THE DATA
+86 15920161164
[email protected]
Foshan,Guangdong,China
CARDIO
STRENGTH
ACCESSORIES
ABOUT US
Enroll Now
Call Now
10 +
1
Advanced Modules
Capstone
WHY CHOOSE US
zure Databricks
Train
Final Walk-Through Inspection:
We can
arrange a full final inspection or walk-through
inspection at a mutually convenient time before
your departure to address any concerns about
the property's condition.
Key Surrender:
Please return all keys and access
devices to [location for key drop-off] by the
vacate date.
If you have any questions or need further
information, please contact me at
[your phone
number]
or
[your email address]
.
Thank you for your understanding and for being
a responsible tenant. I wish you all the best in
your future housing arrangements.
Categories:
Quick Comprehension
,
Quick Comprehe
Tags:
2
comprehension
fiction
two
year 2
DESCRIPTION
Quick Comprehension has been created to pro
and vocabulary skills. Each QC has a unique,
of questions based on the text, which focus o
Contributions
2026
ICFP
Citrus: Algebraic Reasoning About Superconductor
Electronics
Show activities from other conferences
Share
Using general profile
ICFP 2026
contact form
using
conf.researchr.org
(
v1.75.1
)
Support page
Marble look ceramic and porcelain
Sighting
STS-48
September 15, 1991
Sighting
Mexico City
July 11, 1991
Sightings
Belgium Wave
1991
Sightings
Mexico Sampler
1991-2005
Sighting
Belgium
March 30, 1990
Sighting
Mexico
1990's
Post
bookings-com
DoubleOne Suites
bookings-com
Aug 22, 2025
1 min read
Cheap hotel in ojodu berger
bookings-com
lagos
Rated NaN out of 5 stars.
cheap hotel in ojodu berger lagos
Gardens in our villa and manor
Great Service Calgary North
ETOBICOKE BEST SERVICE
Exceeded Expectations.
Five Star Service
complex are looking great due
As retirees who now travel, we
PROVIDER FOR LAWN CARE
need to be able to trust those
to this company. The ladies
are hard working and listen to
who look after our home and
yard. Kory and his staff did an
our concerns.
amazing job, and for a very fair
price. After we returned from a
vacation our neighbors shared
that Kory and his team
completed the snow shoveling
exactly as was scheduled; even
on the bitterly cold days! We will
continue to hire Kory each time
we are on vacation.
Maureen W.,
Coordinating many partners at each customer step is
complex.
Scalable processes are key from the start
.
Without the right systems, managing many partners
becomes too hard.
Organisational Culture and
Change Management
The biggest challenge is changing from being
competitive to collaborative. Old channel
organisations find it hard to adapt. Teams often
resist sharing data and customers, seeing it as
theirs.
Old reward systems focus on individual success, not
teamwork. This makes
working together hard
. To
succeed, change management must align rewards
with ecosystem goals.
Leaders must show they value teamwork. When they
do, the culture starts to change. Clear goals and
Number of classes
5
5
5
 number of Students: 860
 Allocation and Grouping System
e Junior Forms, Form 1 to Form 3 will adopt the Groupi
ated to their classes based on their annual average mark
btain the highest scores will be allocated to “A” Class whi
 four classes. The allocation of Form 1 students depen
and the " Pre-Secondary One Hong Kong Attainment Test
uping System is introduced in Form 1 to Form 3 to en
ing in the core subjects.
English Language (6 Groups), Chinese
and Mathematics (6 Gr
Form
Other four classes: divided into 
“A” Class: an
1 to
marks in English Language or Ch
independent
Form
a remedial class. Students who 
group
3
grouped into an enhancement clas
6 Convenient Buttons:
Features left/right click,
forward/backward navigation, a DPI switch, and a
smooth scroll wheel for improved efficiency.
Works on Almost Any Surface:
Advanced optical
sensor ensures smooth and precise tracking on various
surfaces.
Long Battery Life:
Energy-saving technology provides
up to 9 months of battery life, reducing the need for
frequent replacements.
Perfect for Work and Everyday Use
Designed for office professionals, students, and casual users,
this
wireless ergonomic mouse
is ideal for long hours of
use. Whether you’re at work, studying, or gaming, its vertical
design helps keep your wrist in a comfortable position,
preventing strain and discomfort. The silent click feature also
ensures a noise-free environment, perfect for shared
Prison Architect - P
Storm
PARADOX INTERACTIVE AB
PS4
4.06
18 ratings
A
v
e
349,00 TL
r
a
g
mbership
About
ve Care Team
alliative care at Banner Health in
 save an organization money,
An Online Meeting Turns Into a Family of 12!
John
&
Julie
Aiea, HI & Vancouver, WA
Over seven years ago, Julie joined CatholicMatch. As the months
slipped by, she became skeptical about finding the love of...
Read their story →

TASK STATEMENT
Working from the entries above, return all lines that contain "teamwork".

TASK ANSWER
teamwork. This makes
Leaders must show they value teamwork. When they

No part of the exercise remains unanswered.